Suspected al-Qaeda terrorists kidnapped an unidentified Swiss woman in Hodeida (on the Red Sea) on Wednesday (March 14) and have reportedly moved her across three provinces and her holding her in the southeastern province of Shabwa.
The motive for the abduction is to apply pressure on the Government of Yemen to release two al-Qaeda militants who are in government custody in Hodeida.
COMMENT: Shabwa is well-known as being a stronghold for Jihadists who represent the Partisans of Sharia (Islamic law). The Swiss Foreign Ministry has acknowledged the woman's abduction; last year Switzerland urged its citizens in Yemen to leave the country.
In May, the Islamic militants took control of Zinjibar, capital of Abyan province which borders Shabwa, as well as several other southern towns, triggering months of deadly fighting with government troops.
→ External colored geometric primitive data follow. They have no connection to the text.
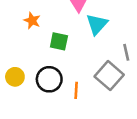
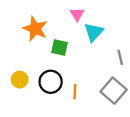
orange star: (32, 21) -> (35, 29), size x1.6
gray square: (109, 76) -> (114, 91), moved

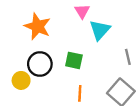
green square: (59, 48) -> (74, 60), moved
black circle: (51, 82) -> (40, 64), moved

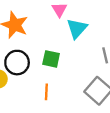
orange line: (80, 93) -> (46, 92), moved

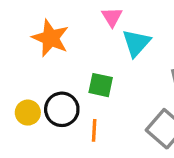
black circle: (17, 63) -> (62, 109), moved

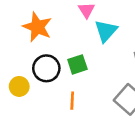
green square: (101, 85) -> (77, 64), turned -30
black circle: (62, 109) -> (46, 68), moved

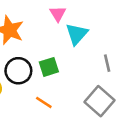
orange line: (72, 101) -> (44, 102), turned -60

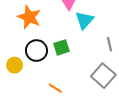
orange line: (44, 102) -> (55, 88), moved

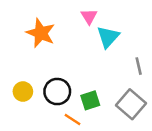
green square: (62, 47) -> (90, 100), moved
black circle: (36, 51) -> (57, 92), moved

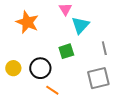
green square: (90, 100) -> (66, 51), moved
gray square: (131, 104) -> (98, 78), turned 35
As I have said in previous postings, over the last 15-20 years, an estimated 250 people, mostly foreigners, have been kidnapped in Yemen. Most of been seized by regional tribesmen who have kidnapped in order to apply pressure on the central government. Most of all been treated very well and released unharmed.
On February 1 of this year, four aid workers (a Colombian, a German, a Palestinian and an Iraqi) were freed a day after being abducted by armed men northeast of the capital of Sana'a.
A Norwegian UN employee, who was abducted by tribesmen in Sana'a on January 14, was released unharmed almost ten days later.
Al-Qaeda continues to prefer its principal tactic of large-scale, mass-casualty bombings, yet in both Yemen and Sub-Saharan Africa, kidnappings are considered to be its tactical choice.